11. Roasted Veggie & Tofu Brown Rice Bowl
A colorful and nutritious bowl that is perfect for a healthy and satisfying lunch. Roasting the vegetables brings out their natural sweetness.
Ingredients:
- 1 cup chopped mixed vegetables (e.g., broccoli, bell peppers, zucchini)
- 1/2 block firm tofu, cubed
- 1 tablespoon soy sauce
- 1 cup cooked brown rice
- For the sauce:
- 2 tablespoons peanut butter
- 1 tablespoon soy sauce
- 1 tablespoon lime juice
- 1-2 tablespoons water
Instructions:
- Preheat your oven to 400°F (200°C). On a baking sheet, toss the vegetables and tofu with 1 tablespoon of soy sauce. Roast for 20-25 minutes, or until the vegetables are tender and the tofu is golden.
- While the vegetables and tofu are roasting, prepare the sauce by whisking together the peanut butter, soy sauce, lime juice, and water until smooth.
- To assemble the bowls, divide the cooked brown rice between two bowls. Top with the roasted vegetables and tofu, and drizzle with the peanut sauce.
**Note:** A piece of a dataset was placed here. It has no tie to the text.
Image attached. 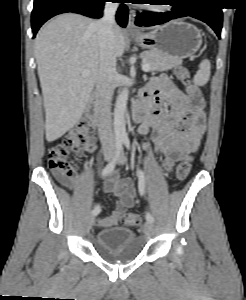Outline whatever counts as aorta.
I'll list each match as a JSON object with an SVG mask.
<instances>
[{"label":"aorta","mask_w":246,"mask_h":300,"mask_svg":"<svg viewBox=\"0 0 246 300\" xmlns=\"http://www.w3.org/2000/svg\"><path fill=\"white\" fill-rule=\"evenodd\" d=\"M129 97V90L128 87L125 86L122 88L121 92L119 93L115 108H114V134L117 139H126L127 133H126V121H125V113H126V107Z\"/></svg>","instance_id":"aorta-1"}]
</instances>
12. Thai-Style Chopped Salad with Sriracha Tofu
This salad is a flavor explosion with a spicy kick. The combination of fresh vegetables, herbs, and spicy tofu makes for a delicious and high-fiber lunch.
Ingredients:
- 1/2 block firm tofu, pressed and cubed
- 1 tablespoon Sriracha
- 1 tablespoon soy sauce
- 4 cups chopped romaine lettuce
- 1 cup shredded carrots
- 1/2 cup chopped cucumber
- 1/4 cup chopped fresh cilantro
- 1/4 cup chopped fresh mint
- For the dressing:
- 2 tablespoons lime juice
- 1 tablespoon peanut butter
- 1 tablespoon soy sauce
- 1 teaspoon honey or maple syrup
Instructions:
- In a small bowl, toss the tofu with the Sriracha and soy sauce. You can either pan-fry the tofu until crispy or bake it at 400°F (200°C) for 20-25 minutes.
- While the tofu is cooking, prepare the dressing by whisking together the lime juice, peanut butter, soy sauce, and honey or maple syrup.
- In a large bowl, combine the romaine lettuce, carrots, cucumber, cilantro, and mint.
- Top the salad with the cooked tofu and drizzle with the peanut dressing. Toss to combine and serve immediately.